Simon laughs easily and often, and seems to have kept her sense of humor throughout her career of teaching law at Southern Illinois University Carbondale and various political campaigns, including a failed run for mayor of Carbondale. She finds humor in everyday life and has published an essay relating family law to Austin Powers:The Spy Who Shagged Me.
“Humor’s a way to break the ice and to make people feel more relaxed, so it’s appropriate in a lot of circumstances,” she said.
Leaning forward in her chair, and hands folded on the table, a multi-colored watch brightens up Simon’s left wrist.
“I pretend it goes with everything I wear,” she says. “It’s my only watch. When I swim laps in the pool, it goes with me.”
A former high jumper in high school and college, Simon also trains for a small triathlon in Carbondale during the spring. She says she also tries to stay active and bike with Perry “when the weather’s good.”

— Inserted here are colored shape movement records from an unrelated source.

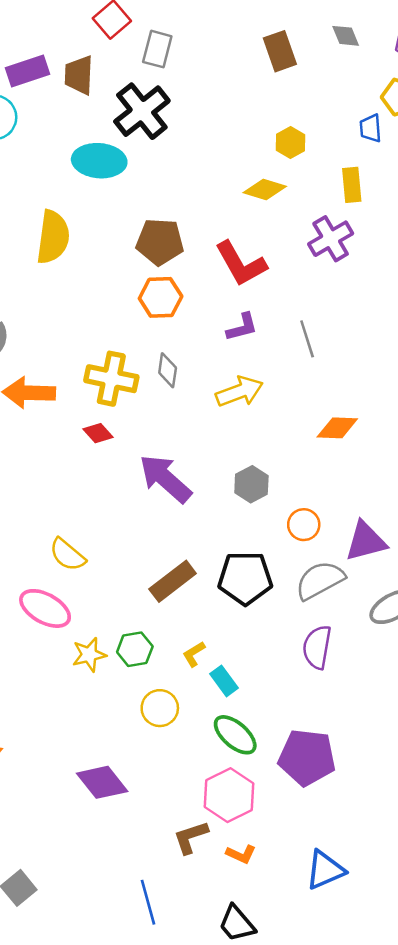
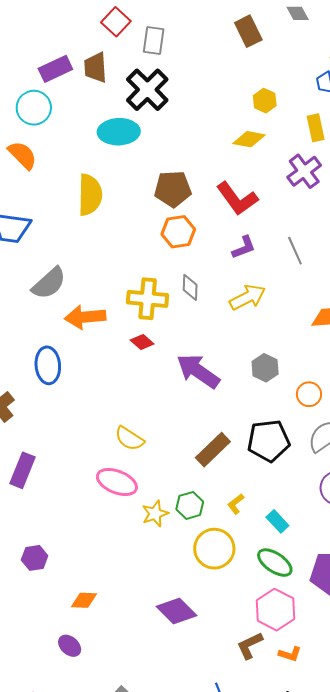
cyan rectangle: (224, 681) -> (277, 521), moved
yellow circle: (160, 708) -> (214, 549), size x1.4

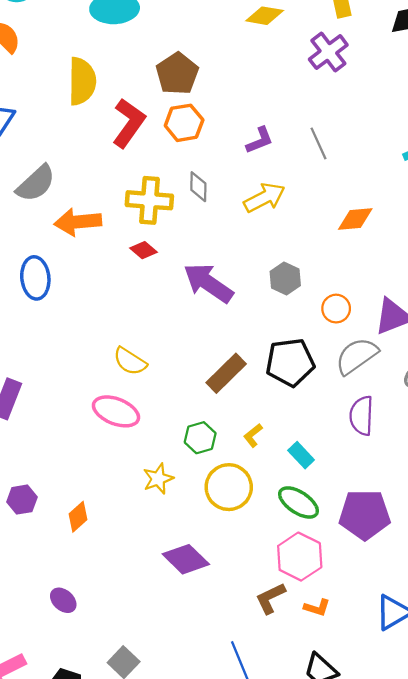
brown pentagon: (173, 189) -> (177, 74), turned -30
red L-shape: (237, 199) -> (129, 123), moved, turned -108
yellow star: (155, 514) -> (158, 479), moved
orange diamond: (84, 600) -> (78, 517), moved, turned -44

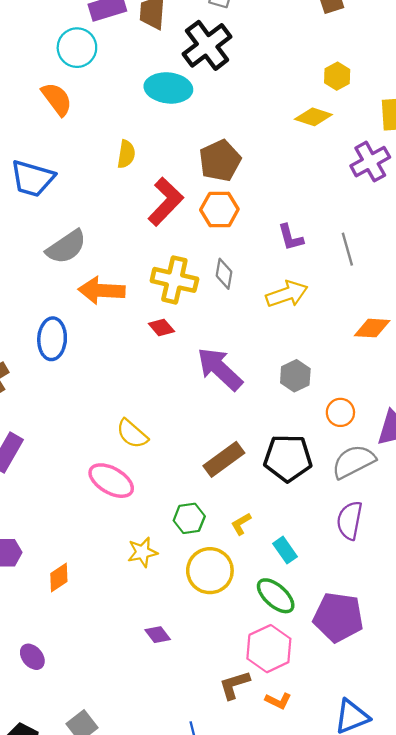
yellow semicircle: (82, 81) -> (126, 154), size x0.6
purple L-shape: (260, 140) -> (290, 237), turned 88
purple diamond: (186, 559) -> (158, 635), size x0.6

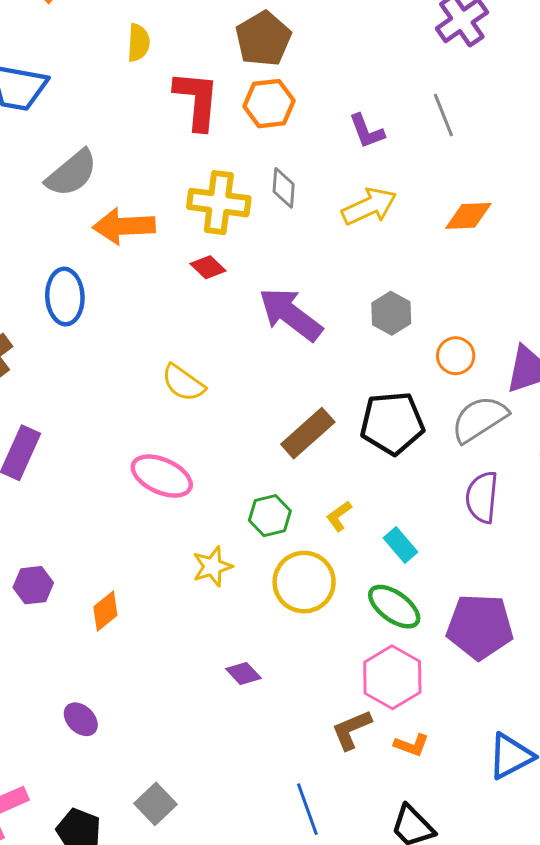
red L-shape: (166, 202) -> (197, 100), turned -33
gray line: (347, 249) -> (443, 115), moved
orange diamond: (372, 328) -> (468, 216), moved
yellow semicircle: (132, 434) -> (183, 383), moved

Knop, department chair and professor of political science at John A. Logan College in Cartersville, is excited that she will bring “a certain accessibility” to the office.
“She connects with people. She’s not stuffy, never has been. She’s real authentic and it’s kind of fun to see her in this position doing what she does best.”
The two met at an Adlai Stevenson III campaign event event in Riverside Park in Murphysboro in 1986.
“I was working for a public interest group and she was at that time finishing up her third year of law school,” Knop said while on a stroll with Illinois Times around the Capitol building. He had worked for her father, Paul Simon, years before and said he walked up and introduced himself to her.
“We started talking and before you know it we decided to go out. That was a Sunday we met and we went out on a Thursday, and 10 days later, we decided to get married,” he says.
The pair married the following September.
“We’ve been married 23 years and this is our biggest challenge yet,” Simon says.